__Brief__
What is the number of lines in the entries below that include the word "Jean"? Provide the number only.

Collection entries
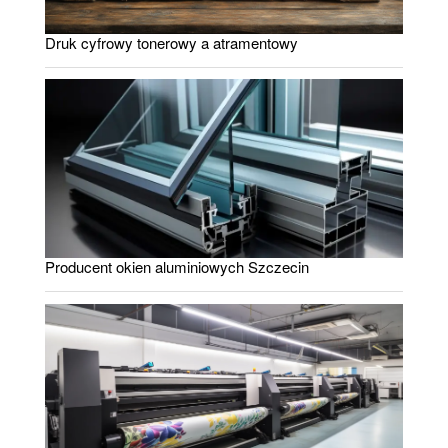
Druk cyfrowy tonerowy a atramentowy
Producent okien aluminiowych Szczecin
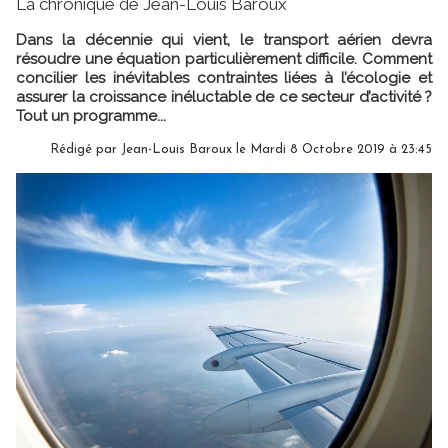
La chronique de Jean-Louis Baroux
Dans la décennie qui vient, le transport aérien devra
résoudre une équation particulièrement difficile. Comment
concilier les inévitables contraintes liées à l’écologie et
assurer la croissance inéluctable de ce secteur d’activité ?
Tout un programme...
Rédigé par Jean-Louis Baroux le Mardi 8 Octobre 2019 à 23:45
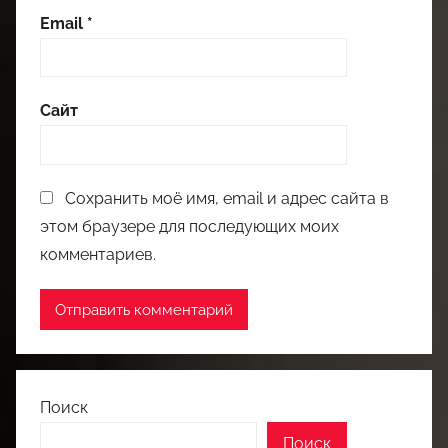
Email
*
Сайт
Сохранить моё имя, email и адрес сайта в
этом браузере для последующих моих
комментариев.
Поиск
Поиск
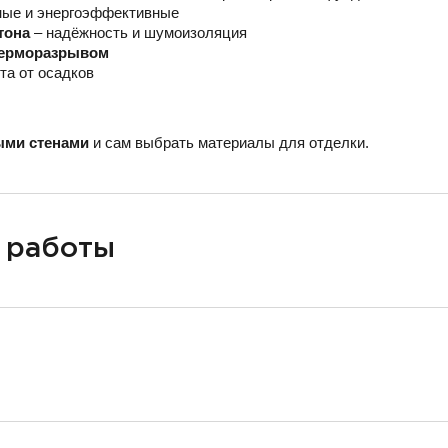
ные и энергоэффективные
тона
– надёжность и шумоизоляция
 терморазрывом
та от осадков
ыми стенами
и сам выбрать материалы для отделки.
 работы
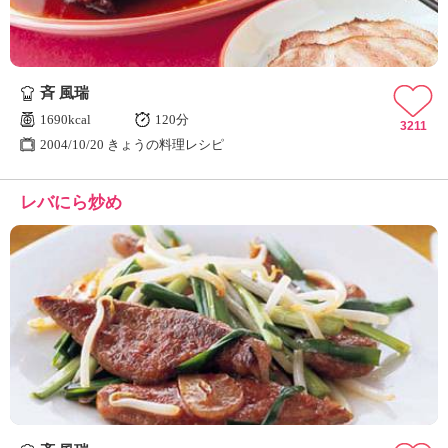
斉 風瑞
1690kcal
120分
3211
2004/10/20 きょうの料理レシピ
レバにら炒め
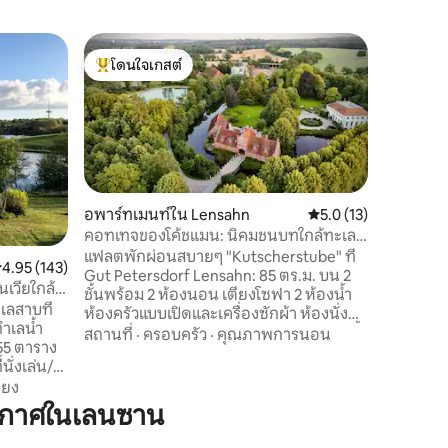
อพาร์ทเม
โดนใจเกสต์
โดนใจ
เคทหมายเ
โดนใจเกสต์ที่สุด
โดนใจเกส
อพาร์ทเม
อบอุ่นกว่า
ตั้งแต่ปี 
สุนัขด้วย
ระหว่าง 
สถานที่
·
ห้องครัวพ
หรือคุณช
อพาร์ทเมนท์ใน Lensahn
คะแนนเฉลี่ย 5.0 จาก 5,
5.0 (13)
มากกว่า?
คอทเทจของโค้ชแมน: นิคมชนบทใกล้ทะเล
กม.......
บอลติก
แฟลตพักผ่อนสบายๆ "Kutscherstube" ที่
ะแนนเฉลี่ย 4.95 จาก 5, 143 รีวิว
4.95 (143)
อายุต่ำกว่
Gut Petersdorf Lensahn: 85 ตร.ม. บน 2
มีสวนส่วนต
เวียใกล้
ชั้นพร้อม 2 ห้องนอน เตียงโซฟา 2 ห้องน้ำ
เลสาบที่
ห้องครัวแบบเปิดและเครื่องซักผ้า ห้องนั่ง
ทำเลน้ำ
เล่นสว่างไสวพร้อมวิวสวนสาธารณะและคูน้ำ
สถานที่
·
ครอบครัว
·
คุณภาพการนอน
 55 ตาราง
รวม Wi-Fi แล้ว ยินดีต้อนรับสัตว์เลี้ยง เสน่ห์
นั่งเล่น/
ทางประวัติศาสตร์พบกับความสะดวกสบาย
มครัวแบบ
ียง
ทันสมัย: โค้ง เพดานสูง และพื้นที่กว้างขวาง
่อง
สำหรับครอบครัว ทำเลเงียบสงบรายล้อมไป
ากาศในเลนซาน
นังทาสี
ด้วยทุ่งนาและป่า ห่างจากทะเลบอลติกเพียง
ช้ชีวิต
ไม่กี่นาที เหมาะสำหรับผู้ที่ชอบพักผ่อนและ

__Exercise result__
2